## EXERCISE DIRECTIONS
Repeat exactly the line that contains "CMND/CCCD hoặc Hộ chiếu (bản sao công" and every line after it, down to the last line of the entries below. Do not include pictures.

## RECORDS FOR THIS EXERCISE
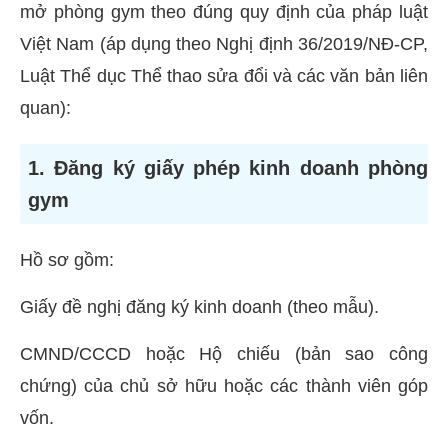
mở phòng gym theo đúng quy định của pháp luật
Việt Nam (áp dụng theo Nghị định 36/2019/NĐ-CP,
Luật Thể dục Thể thao sửa đổi và các văn bản liên
quan):
1. Đăng ký giấy phép kinh doanh phòng
gym
Hồ sơ gồm:
Giấy đề nghị đăng ký kinh doanh (theo mẫu).
CMND/CCCD hoặc Hộ chiếu (bản sao công
chứng) của chủ sở hữu hoặc các thành viên góp
vốn.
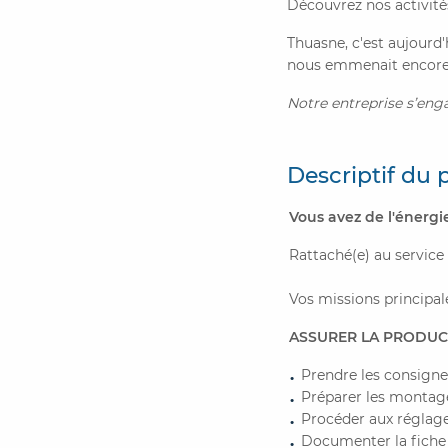
Découvrez nos activité
Thuasne, c'est aujourd'
nous emmenait encore 
Notre entreprise s’enga
Descriptif du 
Vous avez de l'énergie
Rattaché(e) au service
Vos missions principale
ASSURER LA PRODUCT
Prendre les consigne
Préparer les montage
Procéder aux réglag
Documenter la fiche 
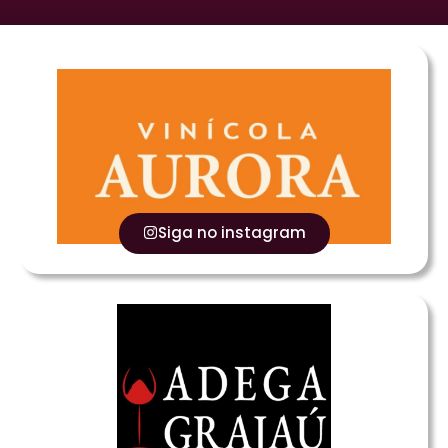
Siga no instagram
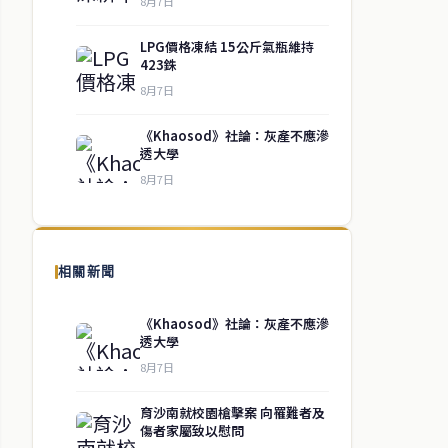
8月7日
LPG價格凍結 15公斤氣瓶維持
423銖
8月7日
《Khaosod》社論：灰產不應滲
透大學
8月7日
相關新聞
《Khaosod》社論：灰產不應滲
透大學
8月7日
育沙南就校園槍擊案 向罹難者及
傷者家屬致以慰問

## EXERCISE ANSWER
CMND/CCCD hoặc Hộ chiếu (bản sao công
chứng) của chủ sở hữu hoặc các thành viên góp
vốn.
Découvrez nos activité
Thuasne, c'est aujourd'
nous emmenait encore 
Notre entreprise s’enga
Descriptif du 
Vous avez de l'énergie
Rattaché(e) au service
Vos missions principale
ASSURER LA PRODUCT
Prendre les consigne
Préparer les montage
Procéder aux réglag
Documenter la fiche 
Siga no instagram
8月7日
LPG價格凍結 15公斤氣瓶維持
423銖
8月7日
《Khaosod》社論：灰產不應滲
透大學
8月7日
相關新聞
《Khaosod》社論：灰產不應滲
透大學
8月7日
育沙南就校園槍擊案 向罹難者及
傷者家屬致以慰問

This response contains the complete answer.